> Winner: 12 Years a Slave
> Directed by: Steve McQueen
> Produced by: Brad Pitt, Dede Gardner, Jeremy Kleiner, Bill Pohlad, Steve McQueen, Arnon Milchan, Anthony Katagas
> Nominees: Captain Phillips; Gravity; Philomena; Rush
“12 Years a Slave,” the story about a free black man from New York who is abducted and sold into slavery in the pre-Civil War American South, won for Best Motion Picture – Drama. The film would go on to win three Oscars, including Best Motion Picture, the first time a movie directed by a black filmmaker won the Academy Award.
> Winner: Boyhood
> Directed by: Richard Linklater
> Produced by: Richard Linklater, Cathleen Sutherland, Jonathan Sehring, John Sloss
> Nominees: Foxcatcher; The Imitation Game; Selma; The Theory of Everything
Patricia Arquette won the first of her two Golden Globes for best supporting actress for her role as the mother in “Boyhood,” which follows the life of a boy from childhood to college. Overall, the film won three Globes.
> Winner: The Revenant
> Directed by: Alejandro González Iñárritu
> Produced by: Steve Golin, Alejandro González Iñárritu, Arnon Milchan, Mary Parent, Keith Redmon, James W. Skotchdopole
> Nominees: Carol; Mad Max: Fury Road; Room; Spotlight
Leonardo DiCaprio won his third Globe overall for Best Performance by an Actor in a Motion Picture – Drama for his portrayal of a vengeful frontiersman fighting for survival in the American wilderness after he is mauled by a bear and abandoned by his fur trading party. Director Alejandro González Iñárritu won his second consecutive Globe for Best Director – Motion Picture. Both DiCaprio and González Iñárritu won Oscars for the film as well.
> Winner: Moonlight
> Directed by: Barry Jenkins
> Produced by: Dede Gardner, Jeremy Kleiner, Adele Romanski
> Nominees: Hacksaw Ridge; Hell or High Water; Lion; Manchester by the Sea
“Moonlight” is a story about an African American man coming to terms with his identity and sexuality. Barry Jenkins was nominated for Golden Globes and Oscars for his work on its screenplay and direction and won the Oscar for best adapted screenplay.
> Winner: Three Billboards Outside Ebbing, Missouri
> Directed by: Martin McDonagh
> Produced by: Graham Broadbent, Pete Czernin, Martin McDonagh
> Nominees: Call Me by Your Name; Dunkirk; The Post; The Shape of Water
A strong cast anchored “Three Billboards Outside Ebbing, Missouri,” a story about a woman who tries to shame local police into solving her daughter’s murder by posting messages on billboards.

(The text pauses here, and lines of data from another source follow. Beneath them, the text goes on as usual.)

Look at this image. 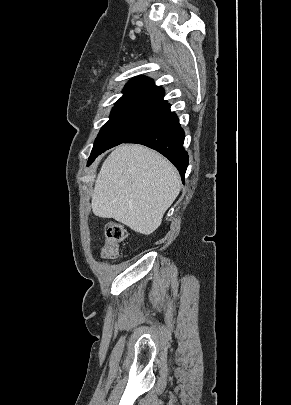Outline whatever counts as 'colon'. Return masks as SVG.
<instances>
[{
  "label": "colon",
  "mask_w": 291,
  "mask_h": 405,
  "mask_svg": "<svg viewBox=\"0 0 291 405\" xmlns=\"http://www.w3.org/2000/svg\"><path fill=\"white\" fill-rule=\"evenodd\" d=\"M126 238V229L117 222H108L105 226V244L102 248V258L113 260L118 257L120 244Z\"/></svg>",
  "instance_id": "obj_1"
}]
</instances>
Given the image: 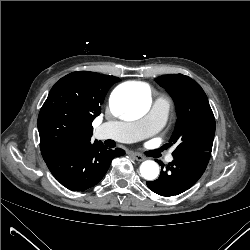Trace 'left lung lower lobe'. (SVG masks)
Returning a JSON list of instances; mask_svg holds the SVG:
<instances>
[{"mask_svg": "<svg viewBox=\"0 0 250 250\" xmlns=\"http://www.w3.org/2000/svg\"><path fill=\"white\" fill-rule=\"evenodd\" d=\"M210 152H191L174 157L159 178L148 181L147 186L161 196H174L192 187L204 173ZM163 167V166H162Z\"/></svg>", "mask_w": 250, "mask_h": 250, "instance_id": "1", "label": "left lung lower lobe"}]
</instances>
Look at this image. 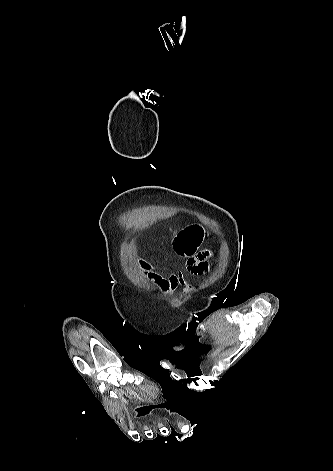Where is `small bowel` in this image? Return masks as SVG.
<instances>
[{
  "mask_svg": "<svg viewBox=\"0 0 333 471\" xmlns=\"http://www.w3.org/2000/svg\"><path fill=\"white\" fill-rule=\"evenodd\" d=\"M202 240L203 233L198 225H191L182 230L174 240L175 250L186 258L187 270L192 274H201L208 268V252L199 250ZM137 267L139 272L156 284L164 294L173 293L179 286H185L186 291L189 289L181 271L164 275L145 259H139Z\"/></svg>",
  "mask_w": 333,
  "mask_h": 471,
  "instance_id": "c3829d8e",
  "label": "small bowel"
}]
</instances>
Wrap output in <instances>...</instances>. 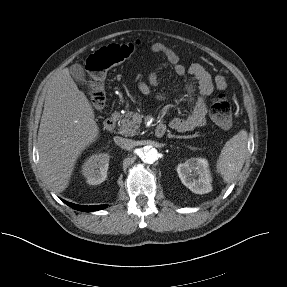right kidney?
<instances>
[{
    "label": "right kidney",
    "mask_w": 287,
    "mask_h": 287,
    "mask_svg": "<svg viewBox=\"0 0 287 287\" xmlns=\"http://www.w3.org/2000/svg\"><path fill=\"white\" fill-rule=\"evenodd\" d=\"M107 153L93 154L82 165V175L90 185H98L105 181L109 166Z\"/></svg>",
    "instance_id": "1"
}]
</instances>
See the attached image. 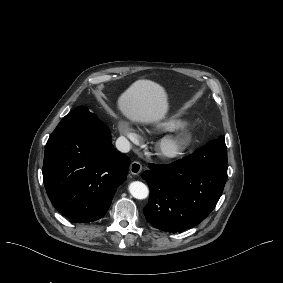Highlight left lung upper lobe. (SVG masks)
<instances>
[{
  "instance_id": "1",
  "label": "left lung upper lobe",
  "mask_w": 283,
  "mask_h": 283,
  "mask_svg": "<svg viewBox=\"0 0 283 283\" xmlns=\"http://www.w3.org/2000/svg\"><path fill=\"white\" fill-rule=\"evenodd\" d=\"M218 139L219 140H224V136H220Z\"/></svg>"
}]
</instances>
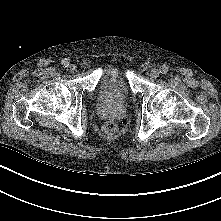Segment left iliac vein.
I'll return each mask as SVG.
<instances>
[{"instance_id":"obj_1","label":"left iliac vein","mask_w":221,"mask_h":221,"mask_svg":"<svg viewBox=\"0 0 221 221\" xmlns=\"http://www.w3.org/2000/svg\"><path fill=\"white\" fill-rule=\"evenodd\" d=\"M150 76H151L152 78H157V77L159 76V70H158V69H152V70L150 71Z\"/></svg>"}]
</instances>
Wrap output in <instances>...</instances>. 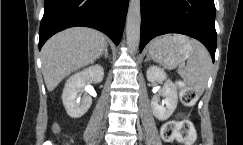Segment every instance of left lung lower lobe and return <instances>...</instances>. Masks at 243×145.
<instances>
[{
  "label": "left lung lower lobe",
  "instance_id": "obj_1",
  "mask_svg": "<svg viewBox=\"0 0 243 145\" xmlns=\"http://www.w3.org/2000/svg\"><path fill=\"white\" fill-rule=\"evenodd\" d=\"M214 0H141L140 51L155 36L181 33L202 42L215 59Z\"/></svg>",
  "mask_w": 243,
  "mask_h": 145
}]
</instances>
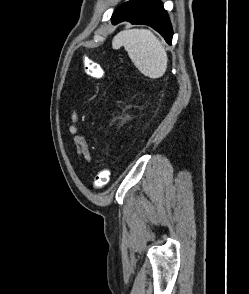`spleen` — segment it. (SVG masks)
<instances>
[{
  "instance_id": "spleen-1",
  "label": "spleen",
  "mask_w": 249,
  "mask_h": 294,
  "mask_svg": "<svg viewBox=\"0 0 249 294\" xmlns=\"http://www.w3.org/2000/svg\"><path fill=\"white\" fill-rule=\"evenodd\" d=\"M124 46L137 69L147 77L163 76L168 57L159 39L146 29H129L118 33L112 41L113 49Z\"/></svg>"
}]
</instances>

Frances McDormand delivered a powerful performance as the grieving mother, winning a Globe and an Oscar for Best Actress, and Sam Rockwell took home both trophies for Best Supporting Actor.
> Winner: Bohemian Rhapsody
> Directed by: Bryan Singer
> Produced by: Graham King and Jim Beach
> Nominees: Black Panther; BlacKkKlansman; If Beale Street Could Talk; A Star Is Born
“Bohemian Rhapsody” is a biopic about the British band Queen’s frontman Freddie Mercury, who overcame prejudice and torment about his sexuality to become one of rock’s greatest performers. Rami Malek won the Golden Globe for Best Performance by an Actor in a Motion Picture – Drama, and he won one of the four Oscars awarded to the film.
> Winner: 1917
> Directed by: Sam Mendes
> Produced by: Sam Mendes
> Nominees: The Irishman, Joker, Marriage Story, The Two Popes
“1917” follows two British soldiers during World War I who are given what seems an impossible mission. They must deliver a message deep into enemy territory. If successful, they may save the lives of 1,600 fellow soldiers, including one of the private’s own brother, who are walking into a trap. Sam Mendes won a Golden Globe for Best Director.
> Winner: Nomadland
> Directed by: Chloé Zhao
> Produced by: Frances McDormand, Peter Spears, Mollye Asher, Dan Janvey, Chloé Zhao
> Nominees: The Father, Mank, Promising Young Woman, The Trial of the Chicago 7
Directed by Chloé Zhao (“The Rider”), “Nomadland” follows a woman who decides to travel across the West, living out of a van, after she loses everything during the Great Recession between 2007 and 2009. Wenlei Ma from News.com.au called the movie “one of the most accomplished films of the year, an emotional tour de force that moves you but never imposes or manipulates.” Zhao won the Golden Globe for Best Director, only the second woman (after Barbra Streisand) to ever win this category.